Joel Richardson’ın üslubu insancıl gibi görünüyor fakat deccal tarifi çok acımasız, merhametten, şefkatten uzak, vicdandan uzak. akılcı olan, doğru olan; gaddar insanların, zalim insanların, sevgisiz insanların deccal yanlısı olacağıdır. Allah düşmanlarının, Darwinistlerin, materyalistlerin deccal yanlısı olacağı; iyi insanların, sevecen insanların, yaratılışı gören insanların da Mehdi (as) ve Mesih yanlısı olacağıdır. Dolayısıyla Richardson, Türk milletini toptan deccalin ordusu olarak vasfediyor, çok ayıp yapıyor, günaha giriyor. Ahirette bunun hesabını veremez. “İncil’de de böyle” diyor diye İncil’e de iftira da bulunmuş oluyor. İncil’de öyle bir ifade yok. İncil’de “Türk Milleti deccaldır” diye nerede öyle bir ifade var? Zaten öyle mantıksız bir şeyi Allah söylemez. Onun için Joel’in bu üslubunu acilen düzeltmesi gerekiyor.

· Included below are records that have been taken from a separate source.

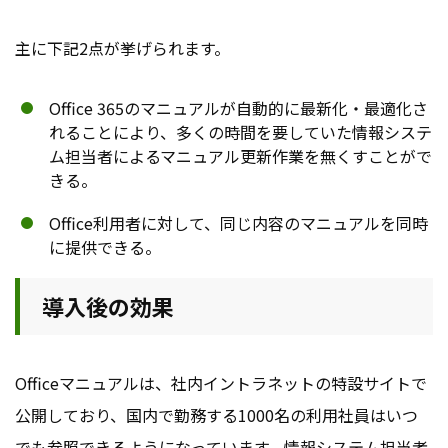
主に下記2点が挙げられます。
Office 365のマニュアルが自動的に最新化・最適化さ
れることにより、多くの時間を要していた情報システ
ム担当者によるマニュアル更新作業を無くすことがで
きる。
Office利用者に対して、同じ内容のマニュアルを同時
に提供できる。
導入後の効果
Officeマニュアルは、社内イントラネットの特設サイトで
公開しており、国内で勤務する1000名の利用社員はいつ
でも参照できるようになっています。情報システム担当者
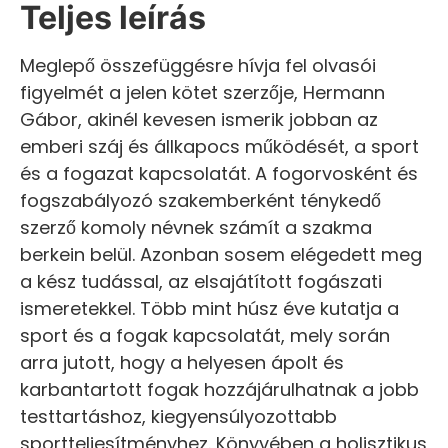
Teljes leírás
Meglepő összefüggésre hívja fel olvasói
figyelmét a jelen kötet szerzője, Hermann
Gábor, akinél kevesen ismerik jobban az
emberi száj és állkapocs működését, a sport
és a fogazat kapcsolatát. A fogorvosként és
fogszabályozó szakemberként ténykedő
szerző komoly névnek számít a szakma
berkein belül. Azonban sosem elégedett meg
a kész tudással, az elsajátított fogászati
ismeretekkel. Több mint húsz éve kutatja a
sport és a fogak kapcsolatát, mely során
arra jutott, hogy a helyesen ápolt és
karbantartott fogak hozzájárulhatnak a jobb
testtartáshoz, kiegyensúlyozottabb
sportteljesítményhez. Könyvében a holisztikus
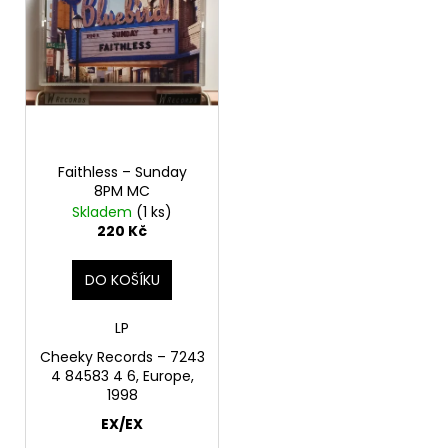
č
u
j
e
m
e
JANA
Faithless – Sunday
KRATOCHVÍLOVÁ
8PM MC
–
Skladem
(1 ks)
JANA
220 Kč
KRATOCHVÍLOVÁ
LP
DO KOŠÍKU
450
Kč
Původně:
LP
490
Kč
Cheeky Records ‎– 7243
4 84583 4 6, Europe,
1998
EX/EX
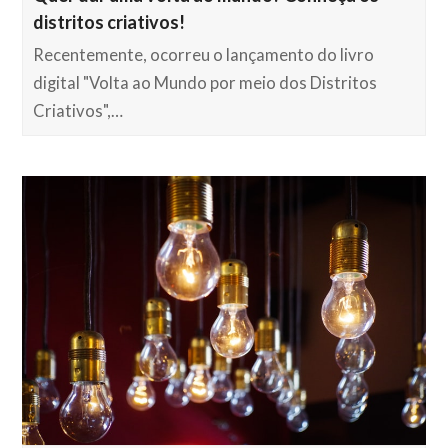
distritos criativos!
Recentemente, ocorreu o lançamento do livro
digital "Volta ao Mundo por meio dos Distritos
Criativos",…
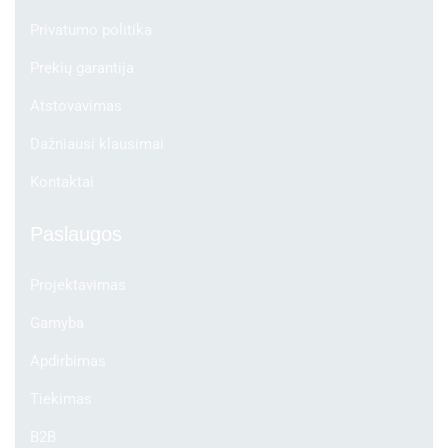
Privatumo politika
Prekių garantija
Atstovavimas
Dažniausi klausimai
Kontaktai
Paslaugos
Projektavimas
Gamyba
Apdirbimas
Tiekimas
B2B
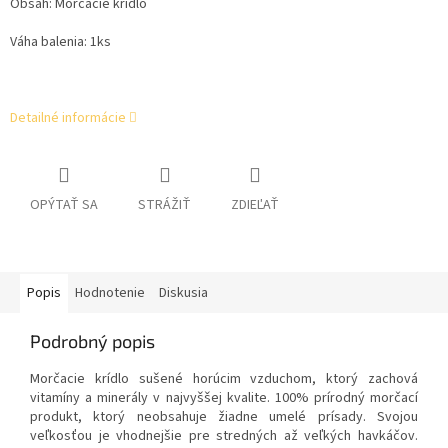
Obsah: Morčacie krídlo
Váha balenia: 1ks
Detailné informácie
OPÝTAŤ SA
STRÁŽIŤ
ZDIEĽAŤ
Popis
Hodnotenie
Diskusia
Podrobný popis
Morčacie krídlo sušené horúcim vzduchom, ktorý zachová
vitamíny a minerály v najvyššej kvalite. 100% prírodný morčací
produkt, ktorý neobsahuje žiadne umelé prísady.
Svojou
veľkosťou je vhodnejšie pre stredných až veľkých havkáčov.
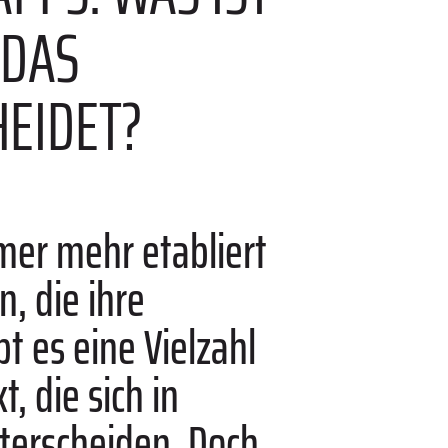
 DAS
HEIDET?
mer mehr etabliert
, die ihre
t es eine Vielzahl
, die sich in
nterscheiden. Doch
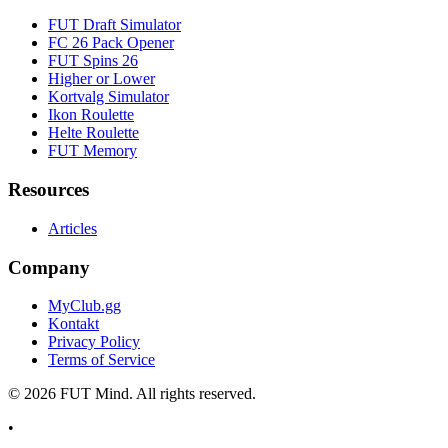
FUT Draft Simulator
FC 26 Pack Opener
FUT Spins 26
Higher or Lower
Kortvalg Simulator
Ikon Roulette
Helte Roulette
FUT Memory
Resources
Articles
Company
MyClub.gg
Kontakt
Privacy Policy
Terms of Service
©
2026
FUT Mind. All rights reserved.
•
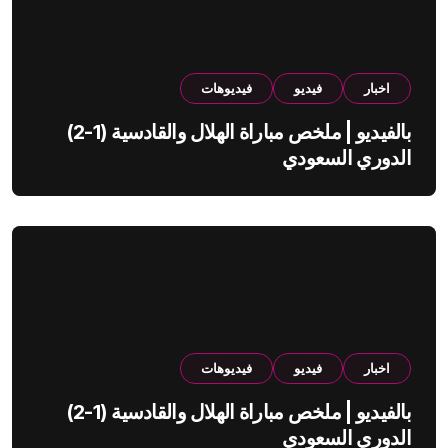
اخبار
فيديو
فيديوهات
بالفيديو | ملخص مباراة الهلال والقادسية (1-2)
الدوري السعودي
اخبار
فيديو
فيديوهات
بالفيديو | ملخص مباراة الهلال والقادسية (1-2)
الدوري السعودي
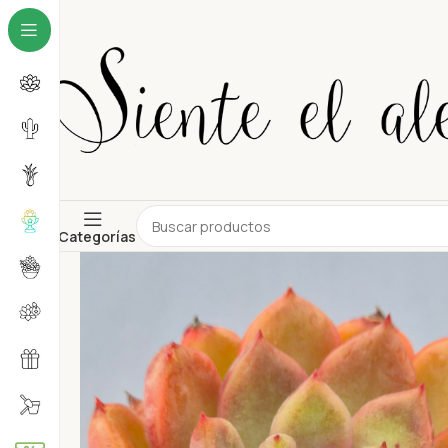
Categorías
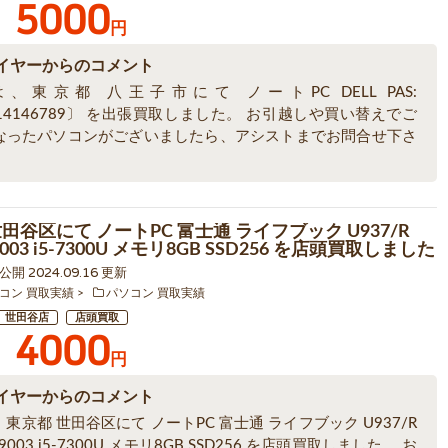
5000
円
イヤーからのコメント
、東京都 八王子市にて ノートPC DELL PAS:
ki14146789〕 を出張買取しました。 お引越しや買い替えでご
なったパソコンがございましたら、アシストまでお問合せ下さ
田谷区にて ノートPC 富士通 ライフブック U937/R
003 i5-7300U メモリ8GB SSD256 を店頭買取しました
8 公開 2024.09.16 更新
コン 買取実績
パソコン 買取実績
世田谷店
店頭買取
4000
円
イヤーからのコメント
東京都 世田谷区にて ノートPC 富士通 ライフブック U937/R
9003 i5-7300U メモリ8GB SSD256 を店頭買取しました。 お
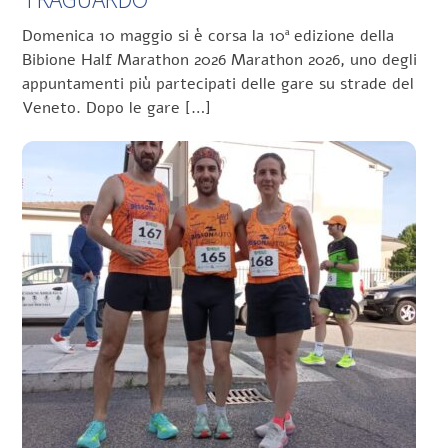
Domenica 10 maggio si è corsa la 10ª edizione della
Bibione Half Marathon 2026 Marathon 2026, uno degli
appuntamenti più partecipati delle gare su strade del
Veneto. Dopo le gare […]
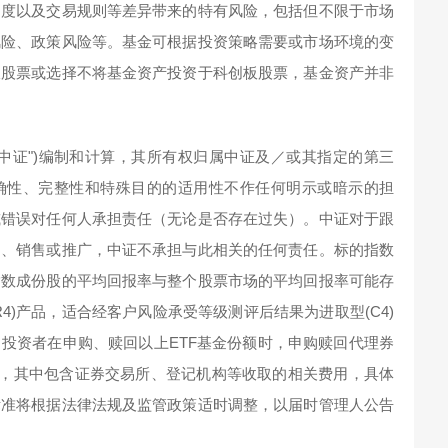
制度以及交易规则等差异带来的特有风险，包括但不限于市场
风险、政策风险等。基金可根据投资策略需要或市场环境的变
板股票或选择不将基金资产投资于科创板股票，基金资产并非
中证")编制和计算，其所有权归属中证及／或其指定的第三
确性、完整性和特殊目的的适用性不作任何明示或暗示的担
或错误对任何人承担责任（无论是否存在过失）。中证对于跟
书、销售或推广，中证不承担与此相关的任何责任。标的指数
指数成份股的平均回报率与整个股票市场的平均回报率可能存
4)产品，适合经客户风险承受等级测评后结果为进取型(C4)
投资者在申购、赎回以上ETF基金份额时，申购赎回代理券
佣金，其中包含证券交易所、登记机构等收取的相关费用，具体
标准将根据法律法规及监管政策适时调整，以届时管理人公告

Sayın Adnan Oktar'ın 24 Temmuz 2012 tarihli sohbetinden:

Israrla Türkiye’yi deccal konumuna sokmaya çalışıyorlar. Bizim buraya gelen Joel de çok hata yapıyor. Israrla Türkiye’yi deccal olarak dünyaya tanıtıyor. Ondan sonra sevgiden, şefkatten, merhametten bahsediyor. Sen Türkiye’yi, Müslümanları deccal olarak gösterirsen Hıristiyan âlemi de deccalı yok etmek isteyecektir. O zaman İslam âleminin öldürülmesini helal kılmış oluyorsun. Türkiye’nin yerle bir edilmesini helal kılmış oluyorsun, teşvik etmiş oluyorsun. Nasıl sevgi oluyor bu? Diyor ki “Mehdi (as) çıktığında eğer barışa yönelik insanları teşvik ediyorsa deccaldır.” diyor. Allah Allah! Öyle bir kilitlemişsin ki sen. Savaş diyeni deccal olarak ilan ediyorsun, barış diyeni deccal olarak ilan ediyorsun. Susanı da deccal olarak ilan ediyorsun. Peki, ne yapılacak bu durumda? “Kudüs’te Hz. Süleyman (as)’ın mescidini yapacağız inşaAllah” dedim. “Deccal yapacak onu” diyor. Allah Allah! “E o zaman yapmayalım” dedim “Madem öyle, deccal alametiyse bu, vazgeçtik o zaman” dedim. “Yok, diyor işte öyle demek istemedim” Öyle demek istiyorsun sen. Deccal yapacak diyorsan o zaman Müslümanlar yapmasınlar. Sen bütün Hıristiyan âlemine Müslümanları deccal olarak tanıtacaksan ve alamet olarak da onu gösteriyorsan Müslümanlar o zaman o camiyi yapmaz. Müslümanların birleşmesini deccal alameti olarak gösteriyorsun, o zaman paramparça duralım, öyle mi?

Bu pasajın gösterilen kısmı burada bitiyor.